Todd Hale, senior vice president, consumer and shopper insights for Nielsen, the research giant, told retailers and suppliers gathered at the 2014 NACS State of the Industry (SOI) Summit that despite a lot of concept and product innovation, retailers are having “a tough time” achieving growth.

He acknowledged that the economy is improving, but noted that not everyone is sharing in the better times. For example, lower-income households, which skew more toward convenience, dollar and automotive stores, are still having a tough time. All demographic groups have lost household income since 2000, Hale said, noting African-American and Hispanic households have suffered the most.

However, he did cite that research shows consumers will pay more if the benefits outweigh the price, and consumers are definitely flocking to “anything fresh” -- bakery, deli, foodservice, etc.

On the matter of competition, Hale predicted more headaches for c-stores. Large-format chains such as Walmart and Target are using smaller store sizes to drive expansion. Walmart to Go, which debuted in Bentonville, Ark., last month, is an example of a c-store with Walmart pricing. Target has also opened its own “Express” stores that are 15 percent of the size of a typical Target department store.

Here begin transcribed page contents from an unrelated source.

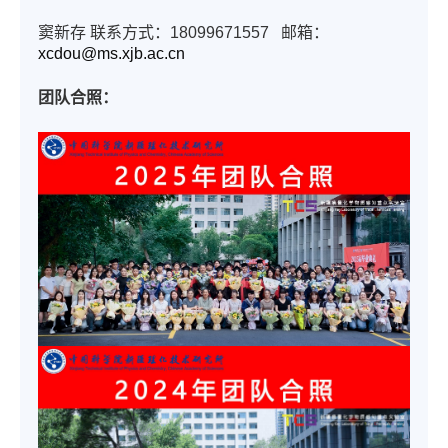
窦新存 联系方式：18099671557 邮箱：
xcdou@ms.xjb.ac.cn
团队合照：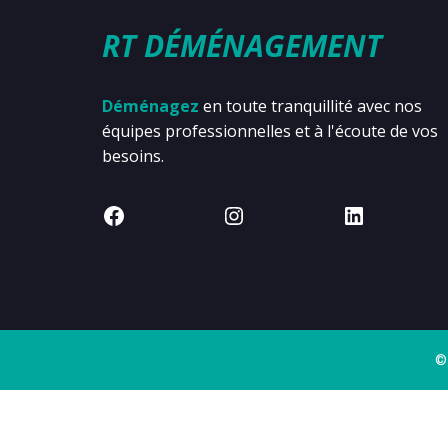
RT DÉMÉNAGEMENT
Déménagez
en toute tranquillité avec nos
équipes professionnelles et à l'écoute de vos
besoins.
©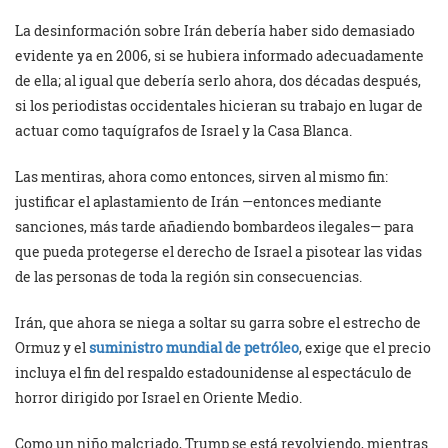
La desinformación sobre Irán debería haber sido demasiado
evidente ya en 2006, si se hubiera informado adecuadamente
de ella; al igual que debería serlo ahora, dos décadas después,
si los periodistas occidentales hicieran su trabajo en lugar de
actuar como taquígrafos de Israel y la Casa Blanca.
Las mentiras, ahora como entonces, sirven al mismo fin:
justificar el aplastamiento de Irán —entonces mediante
sanciones, más tarde añadiendo bombardeos ilegales— para
que pueda protegerse el derecho de Israel a pisotear las vidas
de las personas de toda la región sin consecuencias.
Irán, que ahora se niega a soltar su garra sobre el estrecho de
Ormuz y el
suministro mundial de petróleo
, exige que el precio
incluya el fin del respaldo estadounidense al espectáculo de
horror dirigido por Israel en Oriente Medio.
Como un niño malcriado, Trump se está revolviendo, mientras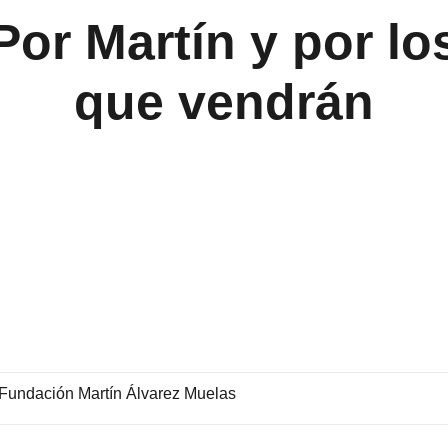
Por Martín y por lo
que vendrán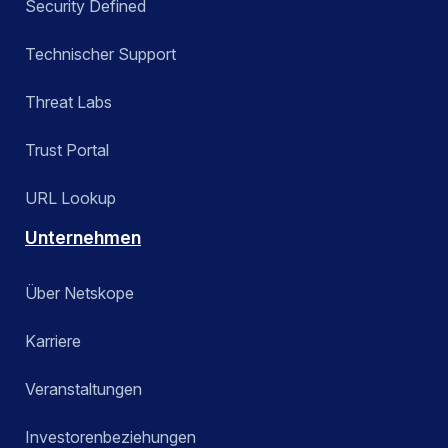
Security Defined
Technischer Support
Threat Labs
Trust Portal
URL Lookup
Unternehmen
Über Netskope
Karriere
Veranstaltungen
Investorenbeziehungen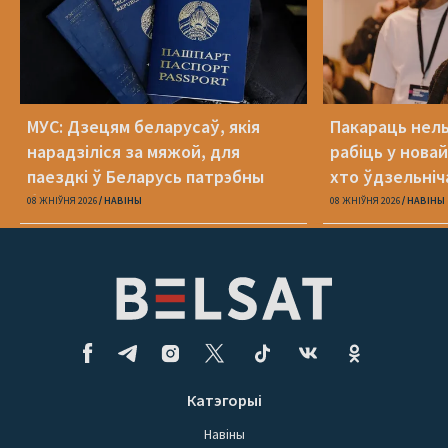
МУС: Дзецям беларусаў, якія
Пакараць нель
нарадзіліся за мяжой, для
рабіць у новай
паездкі ў Беларусь патрэбны
хто ўдзельніча
беларускі пашпарт
08 ЖНІЎНЯ 2026
НАВІНЫ
08 ЖНІЎНЯ 2026
НАВІНЫ
Катэгорыі
Навіны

In addition, drugstores such as Walgreens are “really shaking up the box” and competing more directly for the convenience store customer. And then there’s dollar stores, an already huge retail segment that has the opportunity to open as many as 14,000 new stores in the United States. Hale pointed out that Dollar General is already testing fuel sales and all of the dollar stores are targeting key c-store product categories such as cigarettes, beer and other cold drinks.

Winning the Trip

Amid stagnant consumer spending, winning retailers will be those that “win the trip” by making “superior shopper connections.” In a breakout session, another Nielsen executive Laurie Rains, vice president of retail consulting and analytics, gave c-store retailers some ideas on how to win that trip.

She prescribed that retailers look at their top product categories as key destinations and optimize those categories by taking advantage of the changing trends within them.

For example, while tobacco sales continue to be imperiled by taxation and regulation, c-store retailers must recognize that tobacco customers are very valuable to them. Eighty percent of adult smokers purchase another item when they buy cigarettes.

In the beer category, retailers must balance their mix by not only selling the large premium and below-premium brands, but also mixing in fast-growing subcategories like craft beer, flavored malt liquor and ciders.

Packaged beverages, another destination category, is likewise evolving with the growth focused on alternative beverages (energy drinks) and other beverages (ready-to-drink coffee, enhanced waters, iced tea).

C-stores must also look at emerging categories like foodservice, Rains advised. “Roughly a third of consumers who purchase fresh food at c-stores do it about three times a week,” she said. “You need to balance traditional with emerging categories.”